France vows to block EU-South America trade deal in current form

France has vowed to prevent a trade deal between the European Union and the South American Mercosur bloc from being signed with its current terms, as the country is rocked by farmer protests.

France vows to block EU-South America trade deal in current form

The trade deal, which would include agricultural powers Argentina and Brazil, is among a litany of complaints by farmers in France and elsewhere in Europe who have been blocking roads to demand better conditions for their sector.

They fear it would further depress their produce prices amid increased competition from exporting nations that are not bound by strict and costly EU environmental laws.

READ ALSO Should I cancel my trip to France because of farmers’ protests?

“This Mercosur deal, as it stands, is not good for our farmers.
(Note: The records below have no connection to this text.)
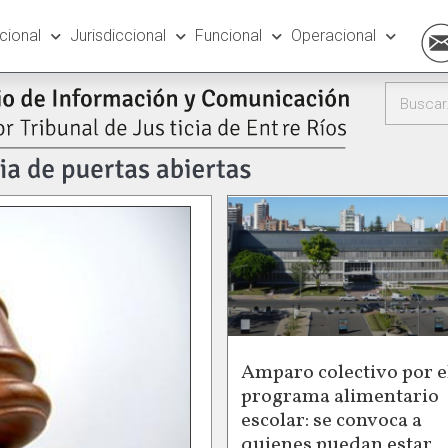
ucional
Jurisdiccional
Funcional
Operacional
Amparo colectivo por e
programa alimentario
escolar: se convoca a
quienes puedan estar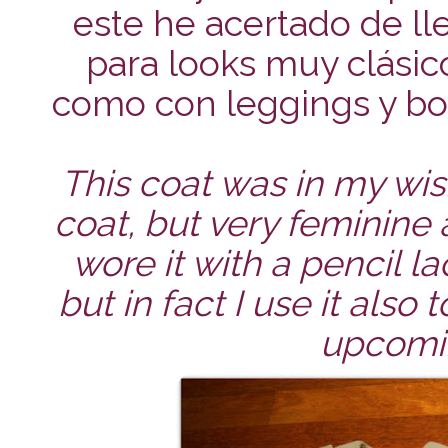
este he acertado de ll
para looks muy clásic
como con leggings y bot
This coat was in my wish
coat, but very feminine 
wore it with a pencil lac
but in fact I use it also
upcomin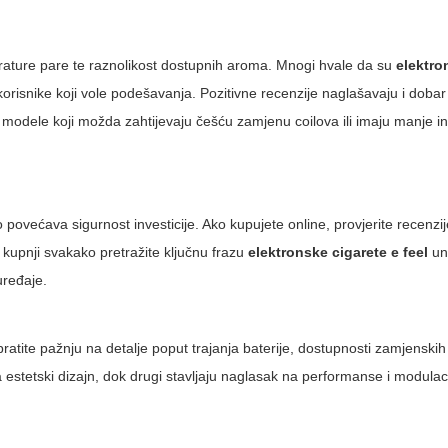
erature pare te raznolikost dostupnih aroma. Mnogi hvale da su
elektro
risnike koji vole podešavanja. Pozitivne recenzije naglašavaju i dobar
ne modele koji možda zahtijevaju češću zamjenu coilova ili imaju manje in
 povećava sigurnost investicije. Ako kupujete online, provjerite recenz
i kupnji svakako pretražite ključnu frazu
elektronske cigarete e feel
un
uređaje.
ratite pažnju na detalje poput trajanja baterije, dostupnosti zamjenskih 
na estetski dizajn, dok drugi stavljaju naglasak na performanse i modulac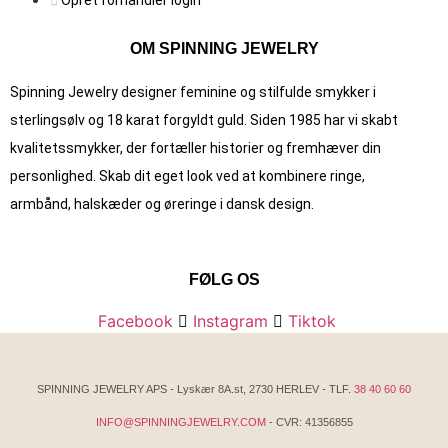
OM SPINNING JEWELRY
Spinning Jewelry designer feminine og stilfulde smykker i
sterlingsølv og 18 karat forgyldt guld. Siden 1985 har vi skabt
kvalitets­smykker, der fortæller historier og fremhæver din
personlighed. Skab dit eget look ved at kombinere ringe,
armbånd, halskæder og øreringe i dansk design.
FØLG OS
Facebook
Instagram
Tiktok
SPINNING JEWELRY APS - Lyskær 8A.st, 2730 HERLEV - TLF.
38 40 60 60
INFO@SPINNINGJEWELRY.COM
- CVR: 41356855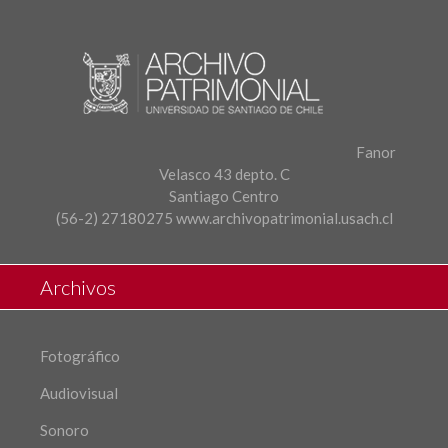
Fanor
Velasco 43 depto. C
Santiago Centro
(56-2) 27180275
www.archivopatrimonial.usach.cl
Archivos
Fotográfico
Audiovisual
Sonoro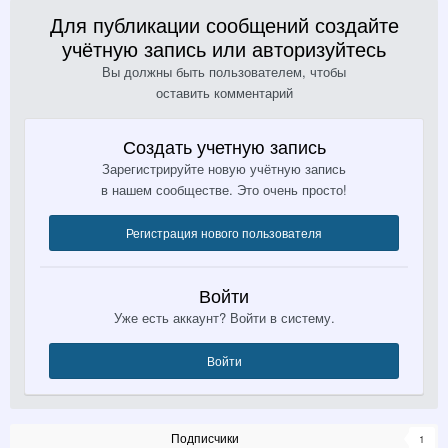
Для публикации сообщений создайте
учётную запись или авторизуйтесь
Вы должны быть пользователем, чтобы
оставить комментарий
Создать учетную запись
Зарегистрируйте новую учётную запись
в нашем сообществе. Это очень просто!
Регистрация нового пользователя
Войти
Уже есть аккаунт? Войти в систему.
Войти
Подписчики
1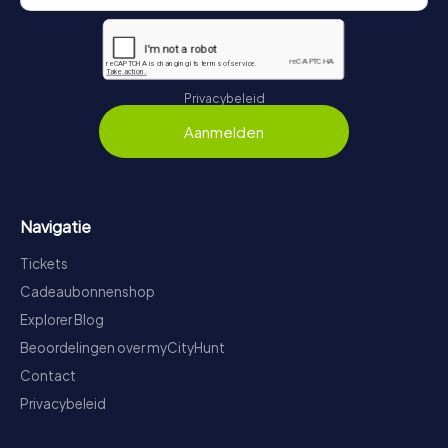
Privacybeleid
Aanmelden
Navigatie
Tickets
Cadeaubonnenshop
Explorer Blog
Beoordelingen over myCityHunt
Contact
Privacybeleid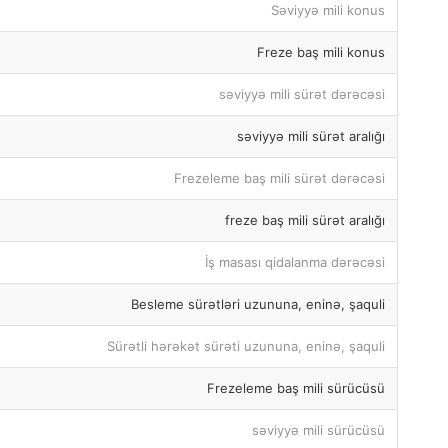
Səviyyə mili konus
Freze baş mili konus
səviyyə mili sürət dərəcəsi
səviyyə mili sürət aralığı
Frezeleme baş mili sürət dərəcəsi
freze baş mili sürət aralığı
İş masası qidalanma dərəcəsi
Besleme sürətləri uzununa, eninə, şaquli
Sürətli hərəkət sürəti uzununa, eninə, şaquli
Frezeleme baş mili sürücüsü
səviyyə mili sürücüsü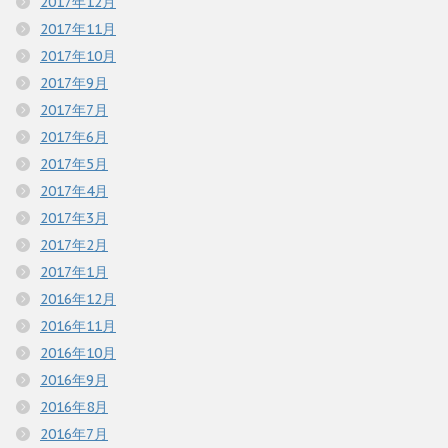
2017年12月
2017年11月
2017年10月
2017年9月
2017年7月
2017年6月
2017年5月
2017年4月
2017年3月
2017年2月
2017年1月
2016年12月
2016年11月
2016年10月
2016年9月
2016年8月
2016年7月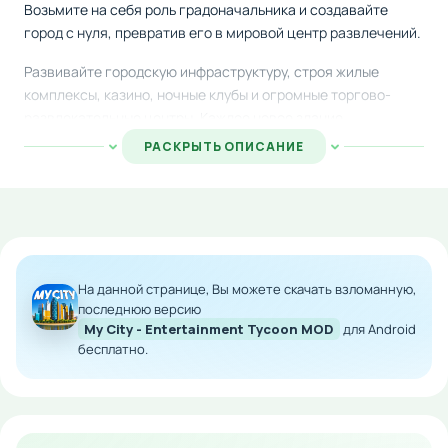
Возьмите на себя роль градоначальника и создавайте
город с нуля, превратив его в мировой центр развлечений.
Развивайте городскую инфраструктуру, строя жилые
комплексы, казино, ночные клубы и огромные торгово-
развлекательные центры. Каждое новое здание
притягивает волны туристов и путешественников,
РАСКРЫТЬ ОПИСАНИЕ
пополняя бюджет вашего города. Расширяйте экономику и
открывайте новые районы для постоянного роста и
процветания.
Особенности мода:
На данной странице, Вы можете скачать взломанную,
Неограниченные финансовые ресурсы для
строительства
последнюю версию
My City - Entertainment Tycoon MOD
для Android
Мгновенное возведение всех сооружений
бесплатно.
Отсутствие ограничений по развитию города
Полная свобода творчества без экономических
забот
Скачайте модифицированную версию на Android и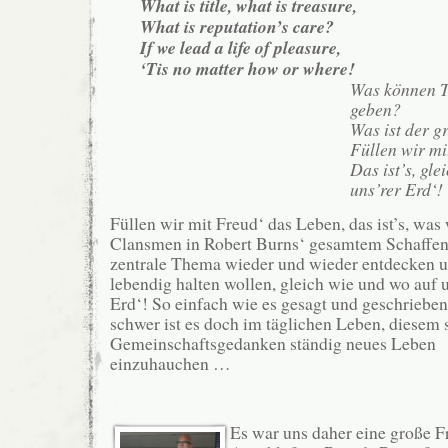
What is title, what is treasure,
What is reputation’s care?
If we lead a life of pleasure,
‘Tis no matter how or where!
Was können T
geben?
Was ist der 
Füllen wir mi
Das ist’s, gle
uns’rer Erd‘!
Füllen wir mit Freud‘ das Leben, das ist’s, was 
Clansmen in Robert Burns‘ gesamtem Schaffen 
zentrale Thema wieder und wieder entdecken 
lebendig halten wollen, gleich wie und wo auf u
Erd‘! So einfach wie es gesagt und geschrieben 
schwer ist es doch im täglichen Leben, diesem
Gemeinschaftsgedanken ständig neues Leben
einzuhauchen …
.
Es war uns daher eine große F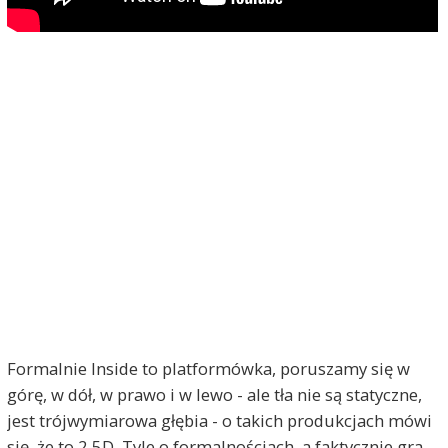
Formalnie Inside to platformówka, poruszamy się w
górę, w dół, w prawo i w lewo - ale tła nie są statyczne,
jest trójwymiarowa głębia - o takich produkcjach mówi
się, że to 2,5D. Tyle o formalnościach, a faktycznie gra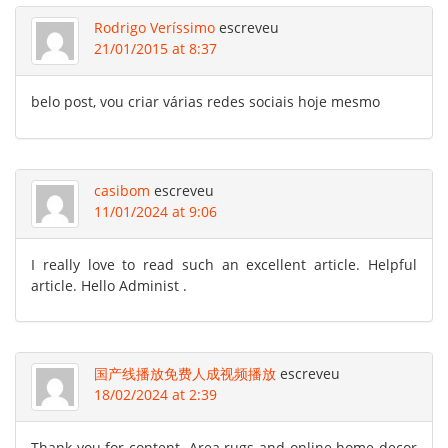
Rodrigo Veríssimo
escreveu
21/01/2015 at 8:37
belo post, vou criar várias redes sociais hoje mesmo
casibom
escreveu
11/01/2024 at 9:06
I really love to read such an excellent article. Helpful
article. Hello Administ .
国产线播放免费人成视频播放
escreveu
18/02/2024 at 2:39
Thank you for content. Area rugs and online home decor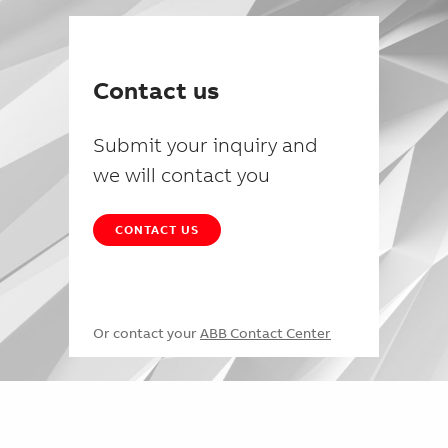
Contact us
Submit your inquiry and
we will contact you
CONTACT US
Or contact your
ABB Contact Center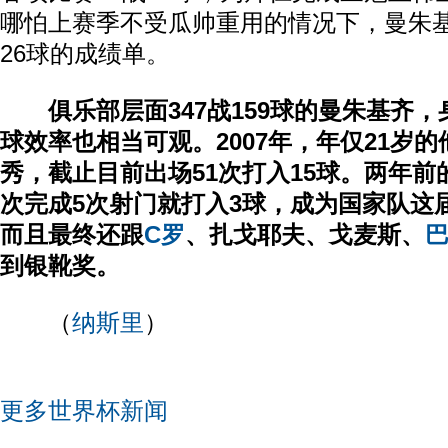
哪怕上赛季不受瓜帅重用的情况下，曼朱基
26球的成绩单。
俱乐部层面347战159球的曼朱基齐
球效率也相当可观。2007年，年仅21岁
秀，截止目前出场51次打入15球。两年前
次完成5次射门就打入3球，成为国家队这
而且最终还跟
C罗
、扎戈耶夫、戈麦斯、
到银靴奖。
（
纳斯里
）
更多世界杯新闻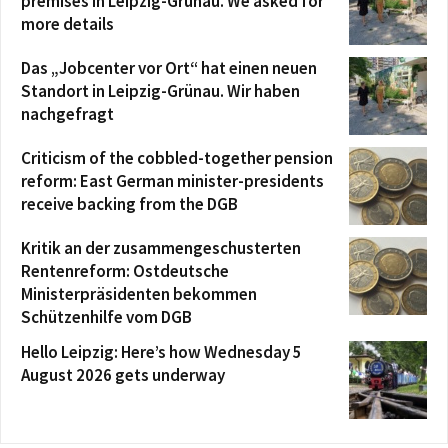
premises in Leipzig-Grünau. We asked for
more details
Das „Jobcenter vor Ort“ hat einen neuen
Standort in Leipzig-Grünau. Wir haben
nachgefragt
Criticism of the cobbled-together pension
reform: East German minister-presidents
receive backing from the DGB
Kritik an der zusammengeschusterten
Rentenreform: Ostdeutsche
Ministerpräsidenten bekommen
Schützenhilfe vom DGB
Hello Leipzig: Here’s how Wednesday 5
August 2026 gets underway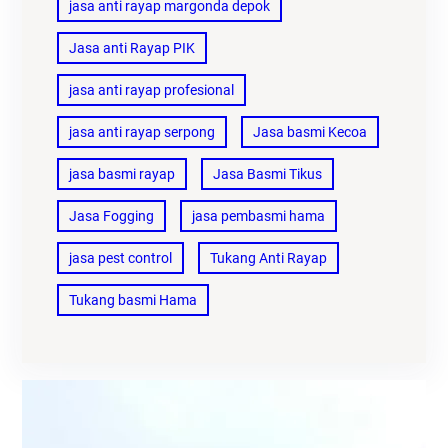
jasa anti rayap margonda depok
Jasa anti Rayap PIK
jasa anti rayap profesional
jasa anti rayap serpong
Jasa basmi Kecoa
jasa basmi rayap
Jasa Basmi Tikus
Jasa Fogging
jasa pembasmi hama
jasa pest control
Tukang Anti Rayap
Tukang basmi Hama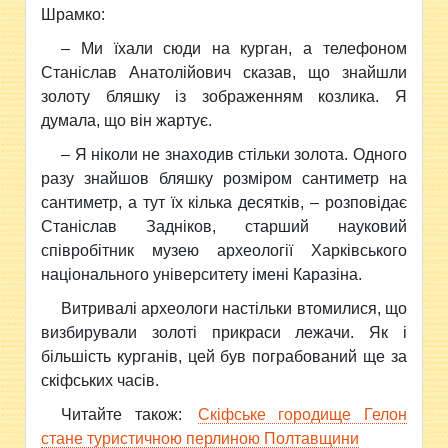
Шрамко:
– Ми їхали сюди на курган, а телефоном
Станіслав Анатолійович сказав, що знайшли
золоту бляшку із зображенням козлика. Я
думала, що він жартує.
– Я ніколи не знаходив стільки золота. Одного
разу знайшов бляшку розміром сантиметр на
сантиметр, а тут їх кілька десятків, – розповідає
Станіслав Задніков, старший науковий
співробітник музею археології Харківського
національного університету імені Каразіна.
Витривалі археологи настільки втомилися, що
визбирували золоті прикраси лежачи. Як і
більшість курганів, цей був пограбований ще за
скіфських часів.
Читайте також:
Скіфське городище Гелон
стане туристичною перлиною Полтавщини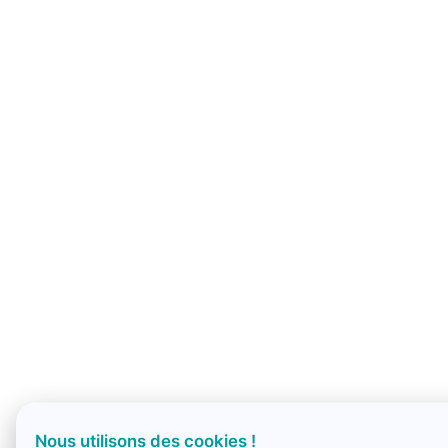
Nous utilisons des cookies !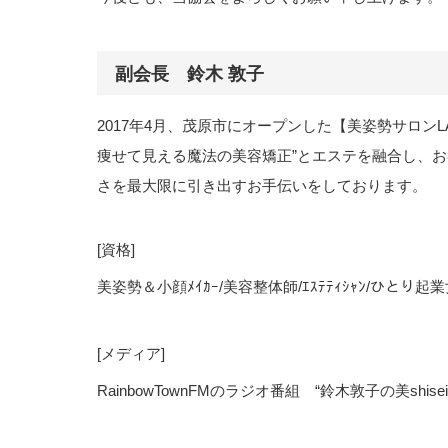
副会長 鈴木 敦子
2017年4月、茂原市にオープンした【美姿勢サロンL
痩せて見える魔法の美容矯正”とエステを融合し、
さを最大限に引き出すお手伝いをしております。
[資格]
美姿勢＆小顔ﾒｲｶｰ/美容整体師/ｴｽﾃﾃｨｼｬﾝ/ひとり起業女
[メディア]
RainbowTownFMのラジオ番組 “鈴木敦子の美shi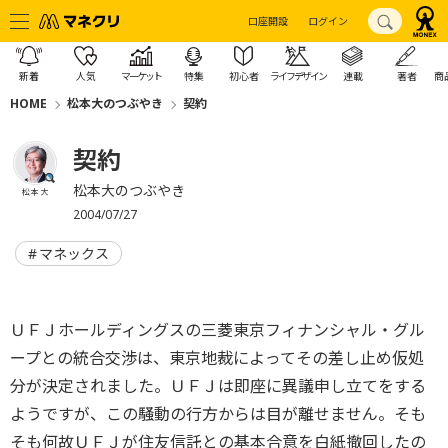
口座開設
ログイン
新着
人気
マーケット
特集
初心者
ライフデザイン
連載
著者
商
HOME
松本大のつぶやき
契約
契約
松本大のつぶやき
松本 大
2004/07/27
マネックス
ＵＦＪホールディングスの三菱東京フィナンシャル・グル
ープとの統合交渉は、東京地裁によってその差し止め仮処
分が決定されました。ＵＦＪは即座に異議申し立てをする
ようですが、この騒動の行方からは目が離せません。そも
そも何故ＵＦＪが住友信託との基本合意を白紙撤回したの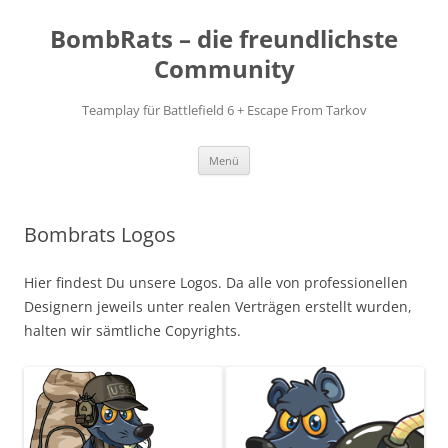
Zum
Inhalt
BombRats – die freundlichste
springen
Community
Teamplay für Battlefield 6 + Escape From Tarkov
Menü
Bombrats Logos
Hier findest Du unsere Logos. Da alle von professionellen
Designern jeweils unter realen Verträgen erstellt wurden,
halten wir sämtliche Copyrights.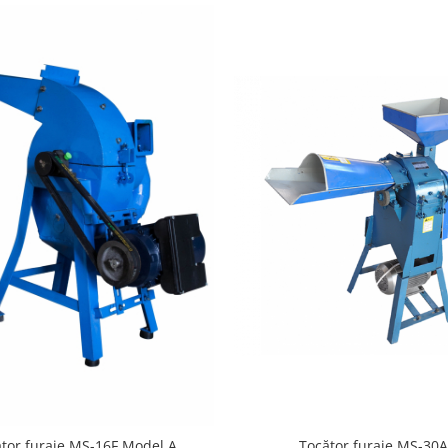
Tocător furaje MS-30
tor furaje MS-16F Model A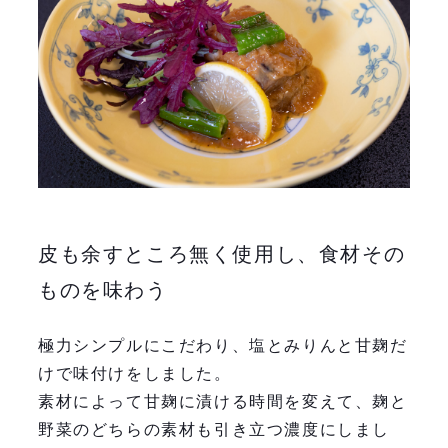
皮も余すところ無く使用し、食材その
ものを味わう
極力シンプルにこだわり、塩とみりんと甘麹だ
けで味付けをしました。
素材によって甘麹に漬ける時間を変えて、麹と
野菜のどちらの素材も引き立つ濃度にしまし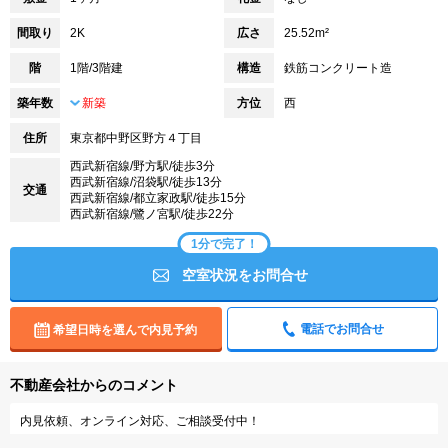
間取り
2K
広さ
25.52m²
階
1階/3階建
構造
鉄筋コンクリート造
築年数
新築
方位
西
住所
東京都中野区野方４丁目
西武新宿線/野方駅/徒歩3分
西武新宿線/沼袋駅/徒歩13分
交通
西武新宿線/都立家政駅/徒歩15分
西武新宿線/鷺ノ宮駅/徒歩22分
1分で完了！
空室状況をお問合せ
電話でお問合せ
希望日時を選んで内見予約
不動産会社からのコメント
内見依頼、オンライン対応、ご相談受付中！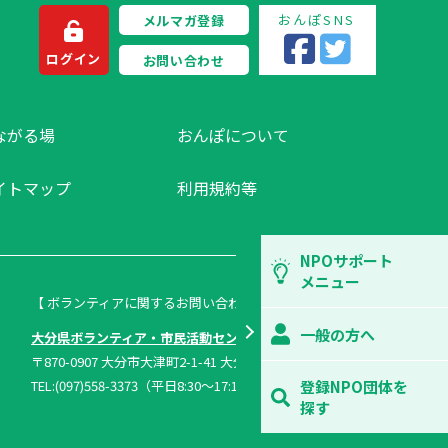
おんぽSNS
メルマガ登録
ログイン
お問い合わせ
ながる場
おんぽについて
イトマップ
利用規約等
NPOサポート
メニュー
【 ボランティアに関するお問い合わせ 】
一般の方へ
大分県ボランティア・市民活動センター
〒870-0907 大分市大津町2-1-41 大分県総合社会福祉会館内
TEL:(097)558-3373（平日8:30～17:15）FAX:(097)558-1296
登録NPO団体を
探す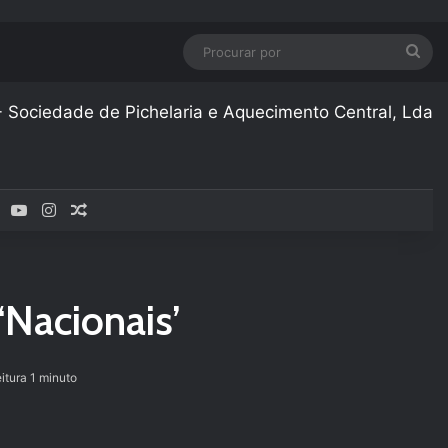
Pro
por
Facebook
YouTube
Instagram
Artigo aleatório
‘Nacionais’
itura 1 minuto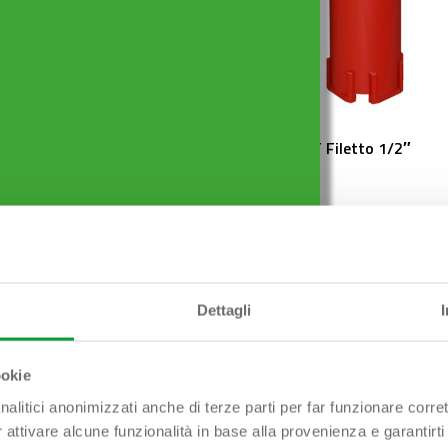
PARTOUT F ø 32 mm x
MULTI-TEST Filetto 1/2″
 mm
Dettagli
ookie
nalitici anonimizzati anche di terze parti per far funzionare corret
r attivare alcune funzionalità in base alla provenienza e garantirti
It cannot be signed as is, it won’t be signed as is,” Economy Minister Bruno Le Maire told broadcasters CNews and Europe 1.

The European Commission acknowledged on Tuesday that the conditions to conclude the deal with Mercosur, which also includes Paraguay and Uruguay, “are not quite there yet”.

The talks, however, are continuing, the commission said.

READ ALSO 5 minutes to understand French farmer protests

President Emmanuel Macron said Tuesday that France opposes the deal because it “doesn’t make Mercosur farmers and companies abide by the same rules as ours”.

The EU and the South American nations have been negotiating since 2000.

The contours of a deal were agreed in 2019, but a final version still needs to be ratified.

The accord aims to cut import tariffs on – mostly European – industrial and pharmaceutical goods, and on agricultural products.